Suhartina Bohari Pamit dari Golkar, Bahlil Lahadalia: Kami Terbuka bagi Siapa Saja

Suhartina Bohari Pamit dari Golkar, Bahlil Lahadalia: Kami Terbuka bagi Siapa Saja

Sekolapedia – 21 Juli 2026 | Dinamika politik di tubuh Partai Golkar Sulawesi Selatan (Sulsel) kembali mencuri perhatian publik setelah mundurnya figur penting dari kursi pimpinan daerah. Ketua DPD II Golkar Maros, Suhartina Bohari, secara resmi menyatakan pengunduran dirinya dari partai berlambang pohon beringin tersebut. Langkah ini diambil tepat di tengah momentum krusial pelaksanaan Musyawarah Daerah (Musda) XI DPD I Golkar Sulsel yang berlangsung di Hotel Claro, Makassar, pada Sabtu (18/7/2026).

Keputusan Suhartina Bohari untuk mundur bukan merupakan langkah mendadak. Ia menegaskan bahwa masa jabatannya sebagai Ketua DPD II Golkar Maros sejatinya telah berakhir pada Juni 2026. Mengingat tidak adanya mekanisme perpanjangan Surat Keputusan (SK), ia merasa sudah saatnya estafet kepemimpinan diserahkan melalui mekanisme Musda yang baru. Dirinya pun secara tegas memastikan tidak akan mencalonkan diri kembali dalam kontestasi kepemimpinan di tingkat Kabupaten Maros.

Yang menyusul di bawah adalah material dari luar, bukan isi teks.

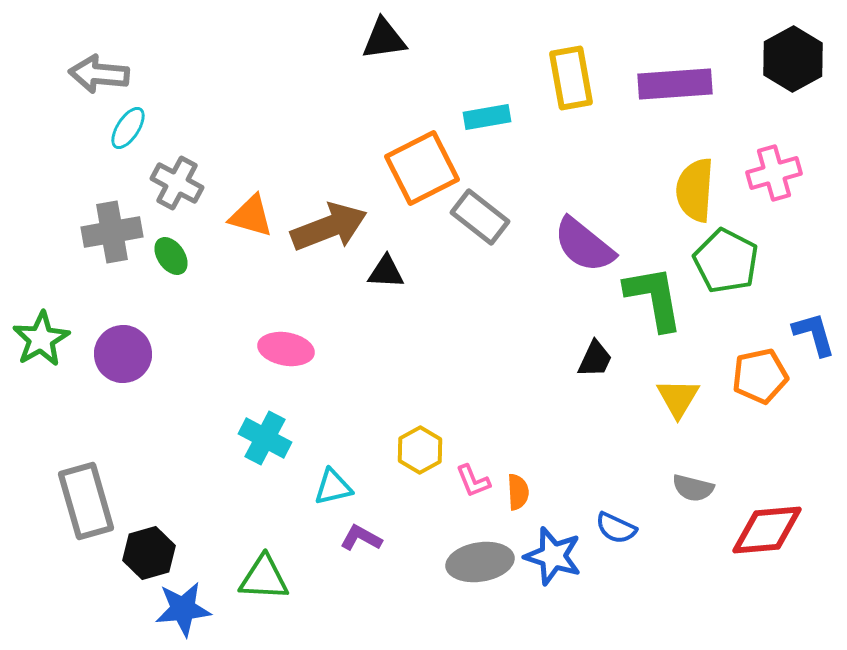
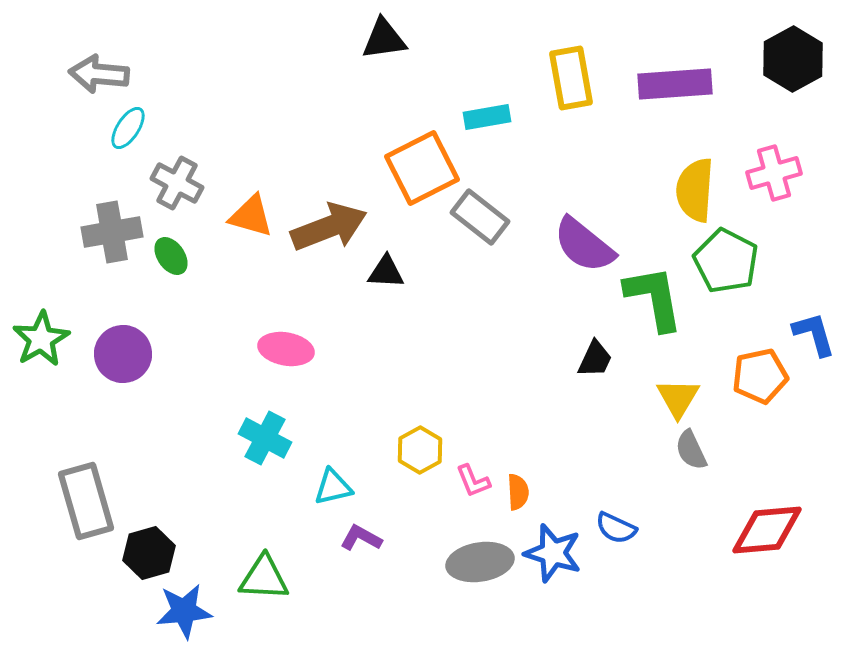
gray semicircle at (693, 488): moved 2 px left, 38 px up; rotated 51 degrees clockwise
blue star at (553, 556): moved 3 px up
blue star at (183, 609): moved 1 px right, 2 px down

Meski keputusan mundur ini bertepatan dengan berlangsungnya Musda DPD I Golkar Sulsel, Suhartina Bohari menepis anggapan bahwa langkahnya terkait dengan dinamika pemilihan Ketua DPD I, termasuk isu seputar diskresi bagi calon ketua, Ilham Arief Sirajuddin. Ia menyatakan sudah lama berencana untuk rehat sejenak dari aktivitas partai dan memilih untuk menjalani status nonpartai dalam waktu dekat.

Di tempat yang sama, Ketua Umum DPP Partai Golkar, Bahlil Lahadalia, memberikan tanggapan santai menanggapi fenomena kader yang memilih untuk hengkang atau ‘hijrah’ dari partai. Dalam pidato pembukaan Musda, Bahlil menegaskan bahwa Golkar merupakan partai yang inklusif dan tidak eksklusif. Menurutnya, keluar-masuknya kader dalam sebuah partai politik adalah hal yang lumrah dalam perjalanan panjang demokrasi.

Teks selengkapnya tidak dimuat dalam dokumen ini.